Undervalued WR Candidates by Tier

WR1: Allen Robinson — Positional ADP: 7 — Composite Rank: 5

Allen Robinson looks to be the most undervalued from the upper echelon of WRs, coming in fifth in both ensemble methods but only being drafted as the WR7. Robinson may regress a small amount, but his yards per target over expectation (YPTOE) was actually negative, meaning there’s room to imrpove in that area. He also had the second most air yards, which is a main reason the machine learning model likes him. Air yards are a sticky stat from year-to-year, so if that air yards volume remains and his catch rate improves, we’re talking about a player who could repeat as a top six season-long WR.

WR2: Julian Edelman — Positional ADP: 23 — Composite Rank: 20

Edelman hasn’t been getting much love this offseason for two reasons. First, he’ll have four games without Tom Brady, and second, he’s coming off a foot injury. However, all indications are he will be good to go for Week 1. In this case, Edelman is boosted by the machine learning model, as he fits the mold of a high producing receiver with a very short air yards per target (along with Jarvis LandryRandall Cobb, and Golden Tate, to name a few). The machine likes these receivers’ consistent volume, which is king. While most of the WR2s are fairly valued, if Edelman can mostly reproduce with Jimmy Garoppolo what he did with Brady the last two years, he’s the undervalued man in the bunch.

WR3: Jordan Matthews — Positional ADP: 29 — Composite Rank: 24

Matthews is a guy I’ve come around to after a great Slack chat debate between myself and a few other RotoViz colleagues on if we’d rather have Matthews or Larry Fitzgerald. According to the ensembles, the Matthews crew won — barely! Matthews is poised for a breakout season, and my young WR model also likes Matthews to shine because of his insanely high collegiate market share, which still matters for third year receivers. Oh, he also has some interesting numbers when compared to another guy on this list…Allen Robinson.
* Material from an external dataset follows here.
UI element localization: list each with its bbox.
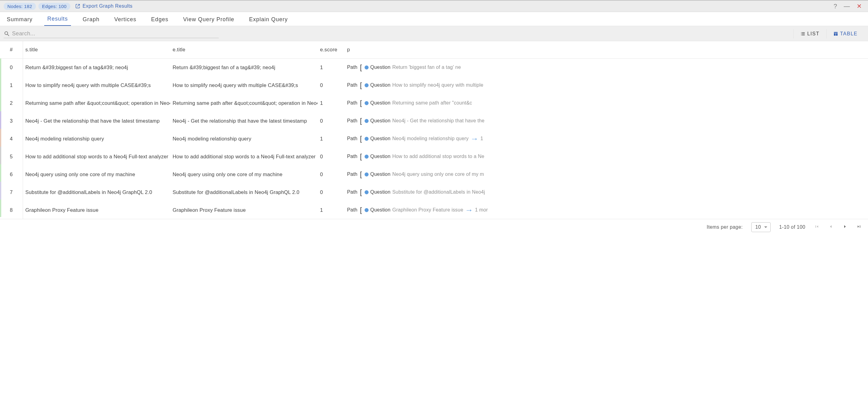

WR4: Stefon Diggs — Positional ADP: 41 — Composite Rank: 32

The machine learning model is agnostic to QB play, so the projection for that stands independent of the serious knee injury to Teddy Bridgewater. My best guess is Diggs’ ADP will fall a slight bit, but it will likely be mirrored by slight drops in the RotoViz composite or the fantasyfootballanalytics.net composite. With both ADP and ensembled projections taking a slight hit, Diggs would still be a crazy value. I don’t need to rattle off the myraid of reasons we love Diggs at RotoViz. I’ll just link you to the articles here, here, here, and here.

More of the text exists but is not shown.